### PROBLEM
Where the data below shows a picture, leave that picture out and copy the rest exactly.

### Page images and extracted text
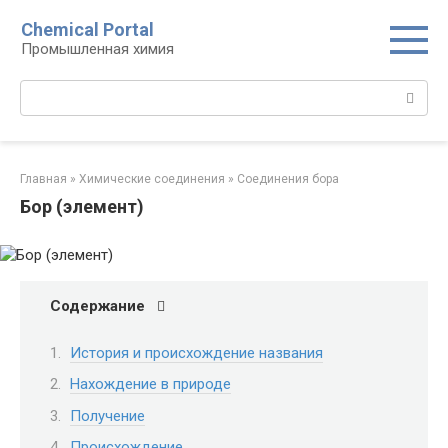
Перейти
Chemical Portal
к
Промышленная химия
контенту
Поиск:
Главная
»
Химические соединения
»
Соединения бора‎
Бор (элемент)
Содержание
История и происхождение названия
Нахождение в природе
Получение
Происхождение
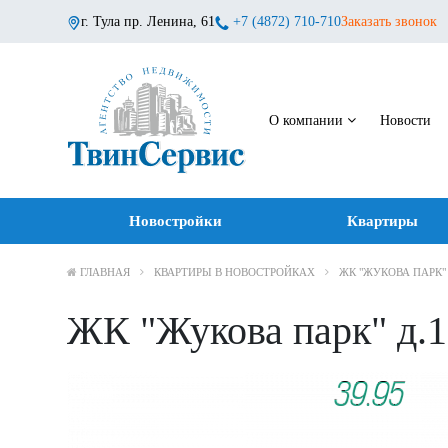
г. Тула пр. Ленина, 61
+7 (4872) 710-710
Заказать звонок
О компании
Новости
Новостройки
Квартиры
ГЛАВНАЯ
КВАРТИРЫ В НОВОСТРОЙКАХ
ЖК "ЖУКОВА ПАРК"
ЖК "Жукова парк" д.1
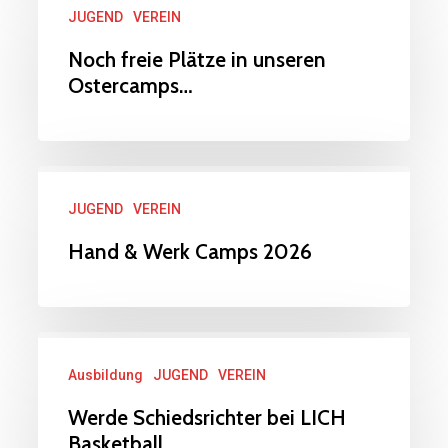
🏀…
JUGEND
VEREIN
freie
Plätze
Noch freie Plätze in unseren
Ostercamps…
in
unseren
Ostercamps…
Hand
JUGEND
VEREIN
&
Werk
Hand & Werk Camps 2026
Camps
2026
Werde
Ausbildung
JUGEND
VEREIN
Schiedsrichter
bei
Werde Schiedsrichter bei LICH
Basketball
LICH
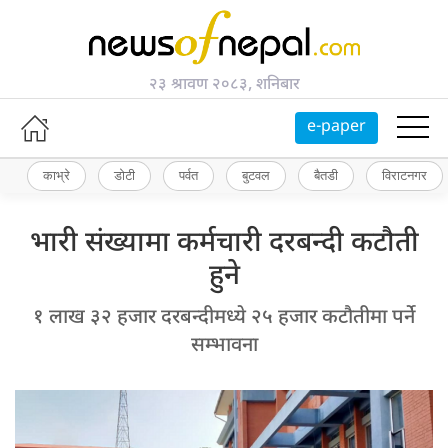
२३ श्रावण २०८३, शनिबार
e-paper
काभ्रे
डोटी
पर्वत
बुटवल
बैतडी
विराटनगर
भारी संख्यामा कर्मचारी दरबन्दी कटौती
हुने
१ लाख ३२ हजार दरबन्दीमध्ये २५ हजार कटौतीमा पर्ने
सम्भावना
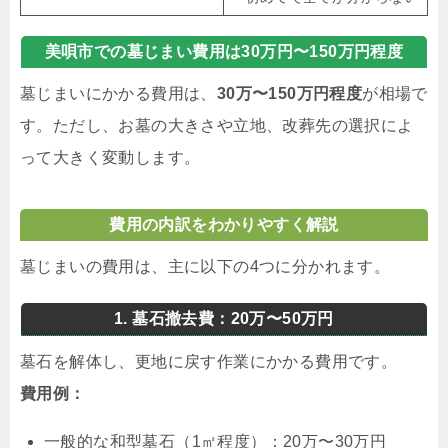
美唄市での墓じまい費用は30万円〜150万円程度
墓じまいにかかる費用は、
30万〜150万円程度
が相場で
す。ただし、お墓の大きさや立地、改葬先の選択によ
って大きく変動します。
費用の内訳をわかりやすく解説
墓じまいの費用は、主に以下の4つに分かれます。
1. 墓石撤去費：20万〜50万円
墓石を解体し、更地に戻す作業にかかる費用です。
費用例：
一般的な和型墓石（1㎡程度）：20万〜30万円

### ANSWER
Перейти
Chemical Portal
к
Промышленная химия
контенту
Поиск:
Главная
»
Химические соединения
»
Соединения бора‎
Бор (элемент)
Содержание
История и происхождение названия
Нахождение в природе
Получение
Происхождение
г. Тула пр. Ленина, 61
+7 (4872) 710-710
Заказать звонок
О компании
Новости
Новостройки
Квартиры
ГЛАВНАЯ
КВАРТИРЫ В НОВОСТРОЙКАХ
ЖК "ЖУКОВА ПАРК"
ЖК "Жукова парк" д.1
🏀…
JUGEND
VEREIN
freie
Plätze
Noch freie Plätze in unseren
Ostercamps…
in
unseren
Ostercamps…
Hand
JUGEND
VEREIN
&
Werk
Hand & Werk Camps 2026
Camps
2026
Werde
Ausbildung
JUGEND
VEREIN
Schiedsrichter
bei
Werde Schiedsrichter bei LICH
Basketball
LICH
२३ श्रावण २०८३, शनिबार
e-paper
काभ्रे
डोटी
पर्वत
बुटवल
बैतडी
विराटनगर
भारी संख्यामा कर्मचारी दरबन्दी कटौती
हुने
१ लाख ३२ हजार दरबन्दीमध्ये २५ हजार कटौतीमा पर्ने
सम्भावना
美唄市での墓じまい費用は30万円〜150万円程度
墓じまいにかかる費用は、
30万〜150万円程度
が相場で
す。ただし、お墓の大きさや立地、改葬先の選択によ
って大きく変動します。
費用の内訳をわかりやすく解説
墓じまいの費用は、主に以下の4つに分かれます。
1. 墓石撤去費：20万〜50万円
墓石を解体し、更地に戻す作業にかかる費用です。
費用例：
一般的な和型墓石（1㎡程度）：20万〜30万円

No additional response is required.